■ Saved entries:
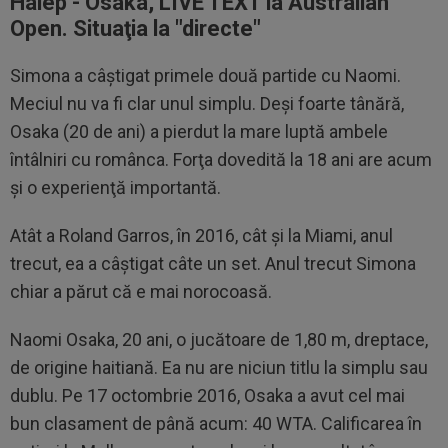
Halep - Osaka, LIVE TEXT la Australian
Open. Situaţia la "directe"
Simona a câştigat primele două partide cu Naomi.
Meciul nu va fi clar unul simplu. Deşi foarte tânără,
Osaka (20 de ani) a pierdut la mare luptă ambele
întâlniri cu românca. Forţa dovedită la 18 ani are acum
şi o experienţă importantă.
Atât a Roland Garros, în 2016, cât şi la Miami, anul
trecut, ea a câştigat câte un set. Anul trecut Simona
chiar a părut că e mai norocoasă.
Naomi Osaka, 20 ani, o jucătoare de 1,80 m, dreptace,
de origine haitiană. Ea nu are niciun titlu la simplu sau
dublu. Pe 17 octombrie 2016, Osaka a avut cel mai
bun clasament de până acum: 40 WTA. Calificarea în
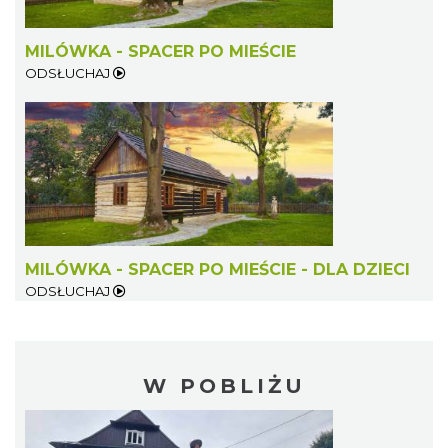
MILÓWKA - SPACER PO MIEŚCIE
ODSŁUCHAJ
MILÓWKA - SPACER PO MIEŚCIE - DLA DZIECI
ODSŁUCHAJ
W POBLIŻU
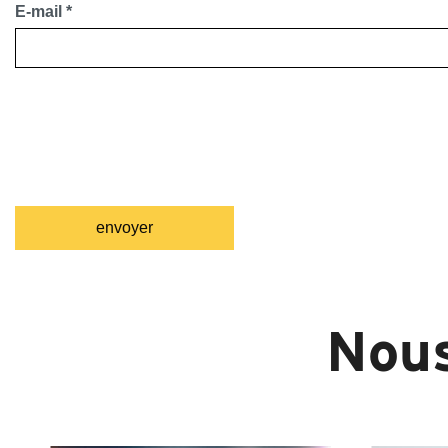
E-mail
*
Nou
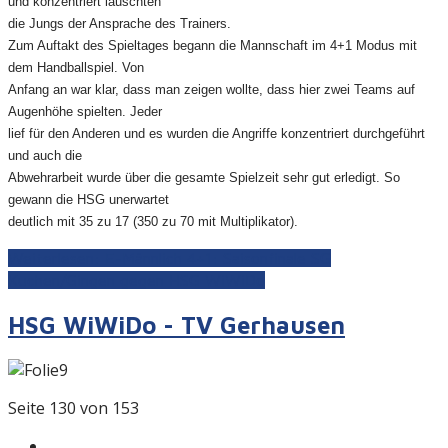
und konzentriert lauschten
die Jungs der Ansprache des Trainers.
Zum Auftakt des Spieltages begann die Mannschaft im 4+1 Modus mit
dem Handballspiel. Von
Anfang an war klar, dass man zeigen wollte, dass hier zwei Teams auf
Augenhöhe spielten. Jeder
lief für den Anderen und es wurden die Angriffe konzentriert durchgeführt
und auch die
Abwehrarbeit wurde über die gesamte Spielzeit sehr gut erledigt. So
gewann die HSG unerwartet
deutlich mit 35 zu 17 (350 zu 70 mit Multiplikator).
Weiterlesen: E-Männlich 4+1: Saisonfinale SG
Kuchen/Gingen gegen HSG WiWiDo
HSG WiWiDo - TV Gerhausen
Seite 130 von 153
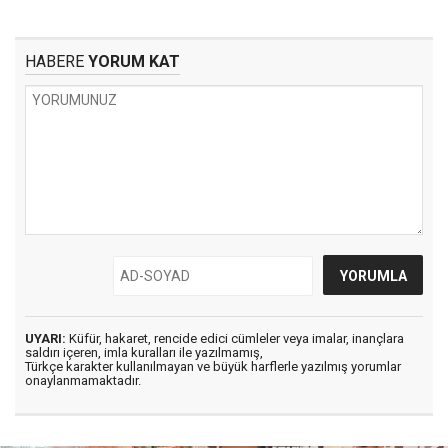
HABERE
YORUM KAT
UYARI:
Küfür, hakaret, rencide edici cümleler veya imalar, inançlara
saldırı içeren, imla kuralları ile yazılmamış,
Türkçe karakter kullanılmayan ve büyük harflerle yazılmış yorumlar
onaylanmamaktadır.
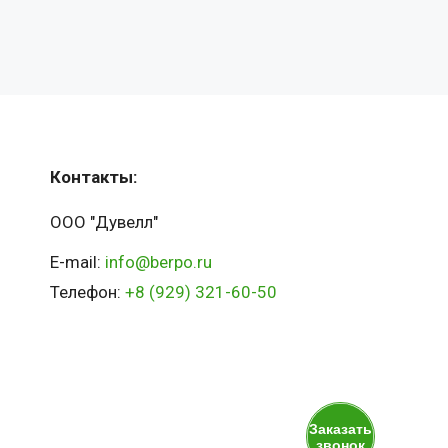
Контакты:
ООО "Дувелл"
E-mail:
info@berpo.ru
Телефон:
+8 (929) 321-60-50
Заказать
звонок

■ TASK DESCRIPTION:
Set each line of the records down exactly, leaving every picture out.

■ SOLUTION FOR THIS EXERCISE:
Halep - Osaka, LIVE TEXT la Australian
Open. Situaţia la "directe"
Simona a câştigat primele două partide cu Naomi.
Meciul nu va fi clar unul simplu. Deşi foarte tânără,
Osaka (20 de ani) a pierdut la mare luptă ambele
întâlniri cu românca. Forţa dovedită la 18 ani are acum
şi o experienţă importantă.
Atât a Roland Garros, în 2016, cât şi la Miami, anul
trecut, ea a câştigat câte un set. Anul trecut Simona
chiar a părut că e mai norocoasă.
Naomi Osaka, 20 ani, o jucătoare de 1,80 m, dreptace,
de origine haitiană. Ea nu are niciun titlu la simplu sau
dublu. Pe 17 octombrie 2016, Osaka a avut cel mai
bun clasament de până acum: 40 WTA. Calificarea în
MILÓWKA - SPACER PO MIEŚCIE
ODSŁUCHAJ
MILÓWKA - SPACER PO MIEŚCIE - DLA DZIECI
ODSŁUCHAJ
W POBLIŻU
E-mail
*
Nou
und konzentriert lauschten
die Jungs der Ansprache des Trainers.
Zum Auftakt des Spieltages begann die Mannschaft im 4+1 Modus mit
dem Handballspiel. Von
Anfang an war klar, dass man zeigen wollte, dass hier zwei Teams auf
Augenhöhe spielten. Jeder
lief für den Anderen und es wurden die Angriffe konzentriert durchgeführt
und auch die
Abwehrarbeit wurde über die gesamte Spielzeit sehr gut erledigt. So
gewann die HSG unerwartet
deutlich mit 35 zu 17 (350 zu 70 mit Multiplikator).
Weiterlesen: E-Männlich 4+1: Saisonfinale SG
Kuchen/Gingen gegen HSG WiWiDo
HSG WiWiDo - TV Gerhausen
Seite 130 von 153
HABERE
YORUM KAT
UYARI:
Küfür, hakaret, rencide edici cümleler veya imalar, inançlara
saldırı içeren, imla kuralları ile yazılmamış,
Türkçe karakter kullanılmayan ve büyük harflerle yazılmış yorumlar
onaylanmamaktadır.
Контакты:
ООО "Дувелл"
E-mail:
info@berpo.ru
Телефон:
+8 (929) 321-60-50
Заказать
звонок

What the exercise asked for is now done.